Many times, Christians are insistent on the one way things are always done. I drive to work the same way every time, barring a road closure, which has happened a lot lately. I can’t count the number of times I have heard someone in a church meeting say “That’s how we have always done it.” There are other, possibly better ways to do things, but as Christians we get stuck in a rut, conforming to things around instead of being transformed from faith to faith. We begin to trust our routine more than we do God to provide and help us grow.
On the way home, I had one more thought about small towns and how they can relate to small Christianity. It was almost midnight, and everything was black because things were all closed, no cars on the road, and only a few street lights. I was reminded of a quote I heard “If your church disappeared, would your community notice?” Hopefully we don’t allow church to be contained in the four walls of a building, so that our lights stop shining with services are not being held. The world is dark without the light of Christian’s sharing the good news of Christ.
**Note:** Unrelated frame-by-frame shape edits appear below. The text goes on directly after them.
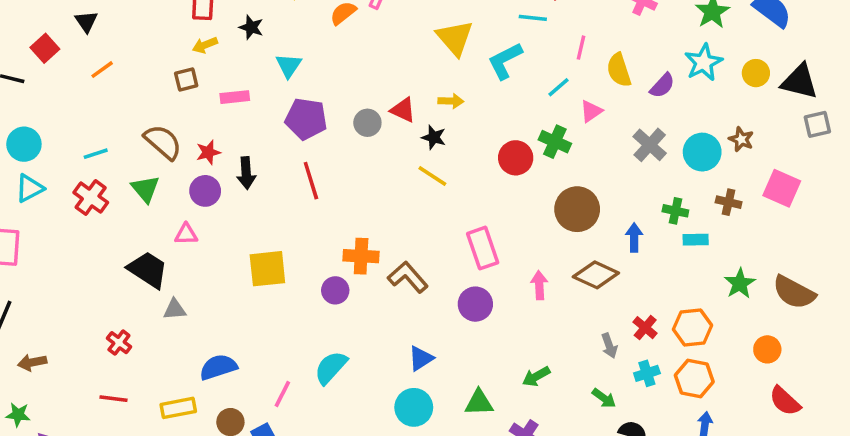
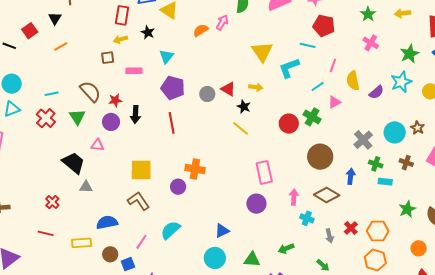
gray cross: (650, 145) -> (363, 140), moved
brown L-shape: (408, 277) -> (139, 201), moved
cyan cross: (647, 373) -> (307, 218), moved, turned 32

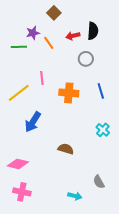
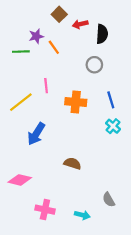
red arrow: (73, 36) -> (80, 24), moved
cyan cross: (103, 130) -> (113, 126), moved
pink cross: (22, 192) -> (45, 210), moved

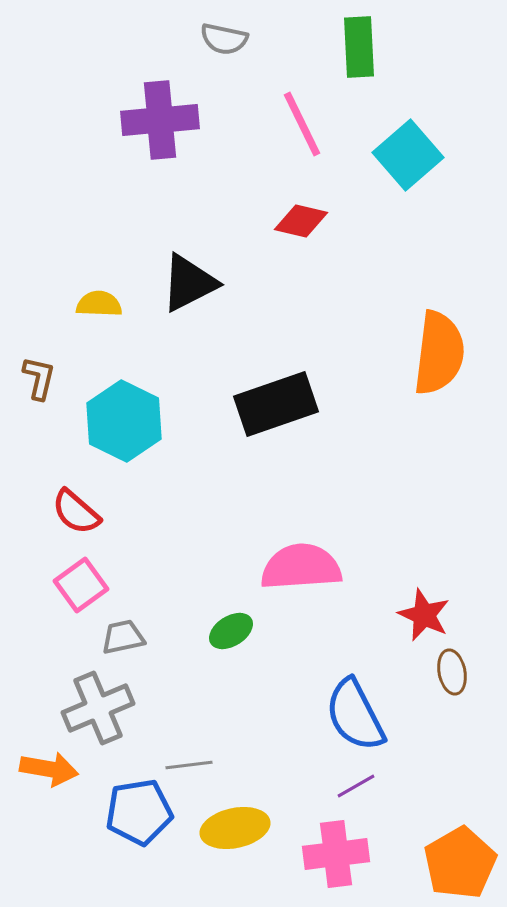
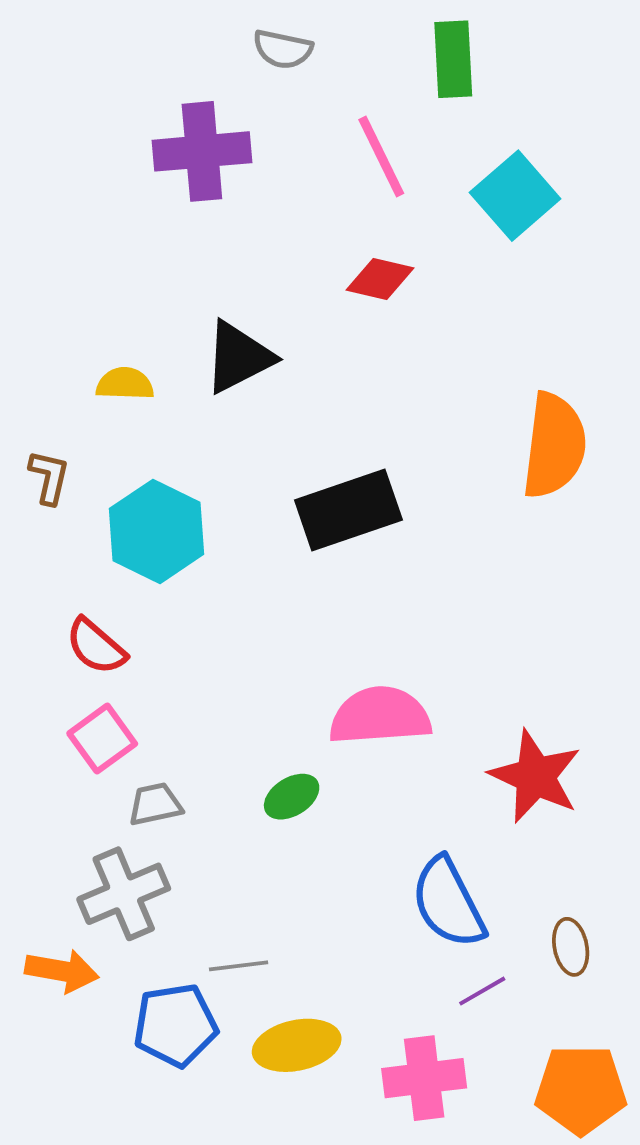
red star: (424, 615) -> (535, 776), size x1.4
brown ellipse: (452, 672) -> (571, 947), moved
purple line: (356, 786) -> (482, 991), moved
orange pentagon: (460, 863) -> (581, 1090), turned 30

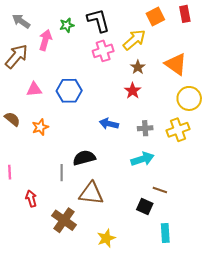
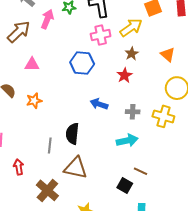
orange triangle: (176, 64) -> (168, 55), size x0.7
blue hexagon: (69, 91) -> (82, 63), moved
yellow cross: (178, 130) -> (163, 116), turned 30
black semicircle: (84, 158) -> (72, 134), turned -75

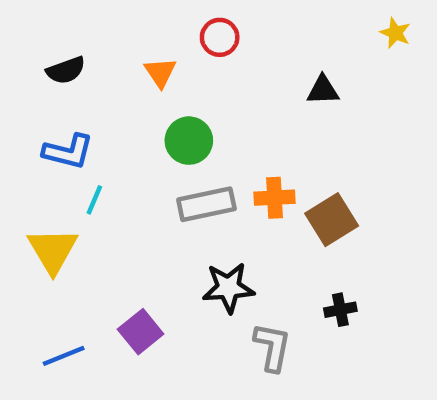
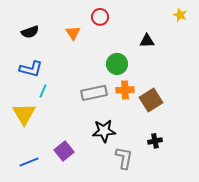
green circle: (189, 141) -> (117, 64), moved

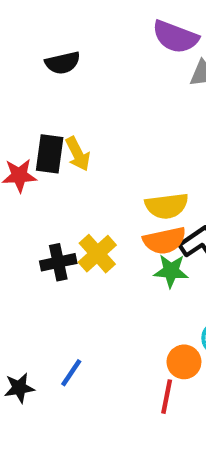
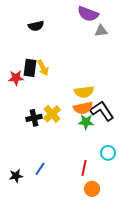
orange circle: (184, 362) -> (92, 189), moved
red line: (167, 397) -> (84, 168), moved

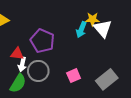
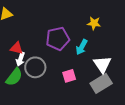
white triangle: (103, 29) -> (102, 64), moved
cyan arrow: (81, 30) -> (82, 47), moved
purple pentagon: (42, 41) -> (58, 39), moved, turned 30

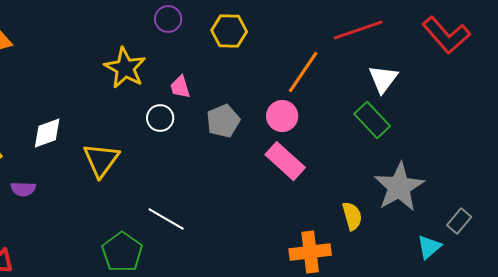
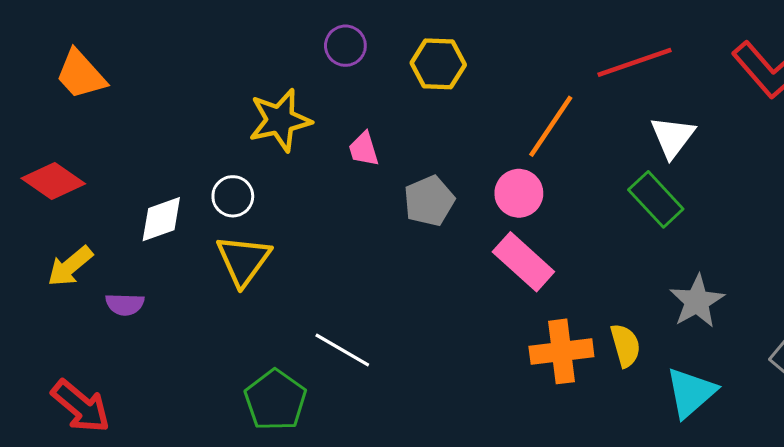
yellow star: (125, 68) -> (280, 120), turned 30
white circle: (160, 118) -> (233, 196), moved
gray star: (399, 187) -> (697, 301), size x0.7
cyan triangle: (429, 247) -> (691, 393), moved, size x1.4
orange cross: (310, 252) -> (561, 351), moved

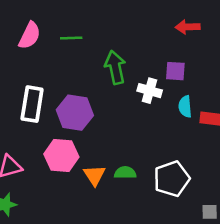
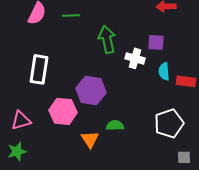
purple hexagon: (75, 113) -> (91, 90), moved
orange triangle: (94, 175) -> (90, 139), moved
white pentagon: (172, 179) -> (169, 123), moved

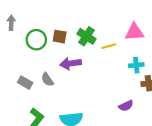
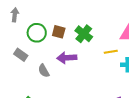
yellow line: (109, 46) -> (111, 52), moved
gray rectangle: (25, 83) -> (21, 55), moved

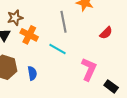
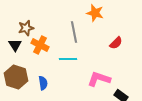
cyan line: (57, 49) -> (68, 59), turned -30
pink L-shape: (89, 69) -> (99, 79), turned -95

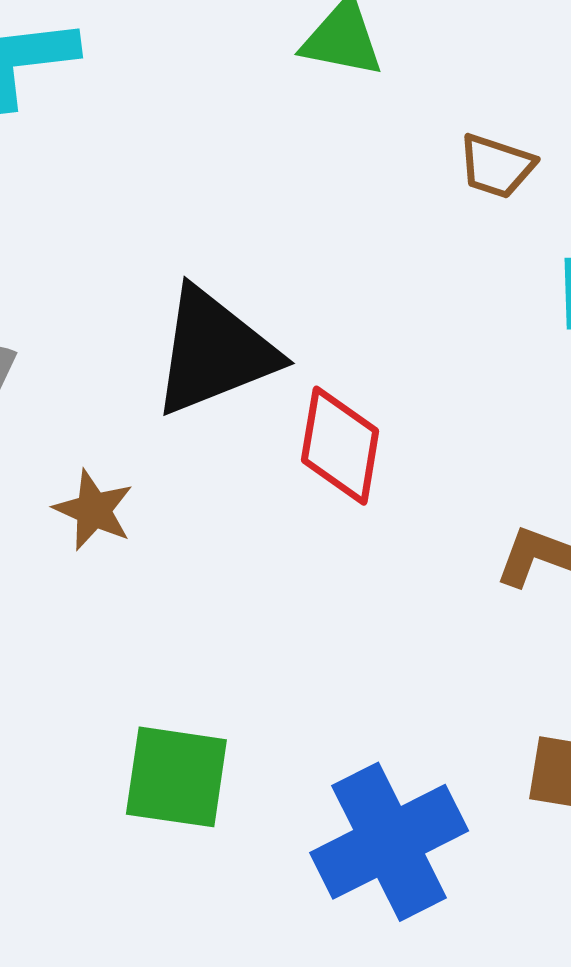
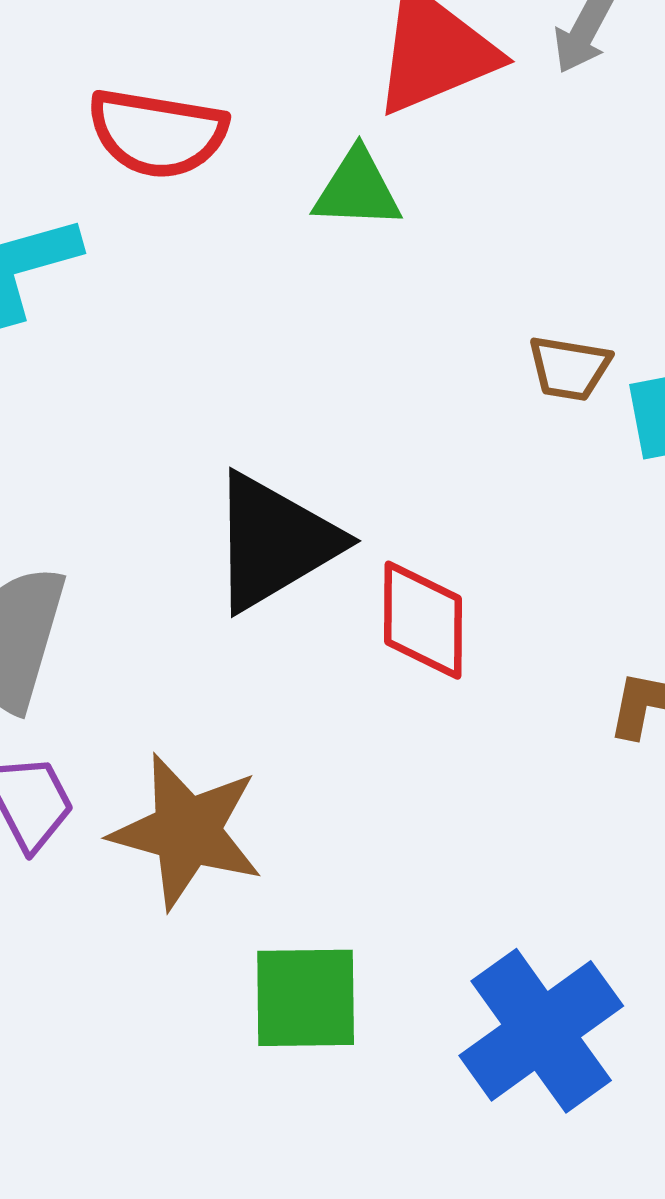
brown trapezoid: (496, 166) -> (569, 368), moved
brown star: (94, 510) -> (187, 831), moved, size x1.8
As Christians, we have to be out in the world to illuminate the darkness, lights don’t shine very brightly when they are surrounded with light.
Proverbs 14:12 There is a way that seems right to a man, But its end is the way of death.
I was gonna title this Small Town Christianity, but I thought some might think I am implying that those in small towns can’t live God-sized lives, so I changed it! Small groups have the ability to do great things for Christ!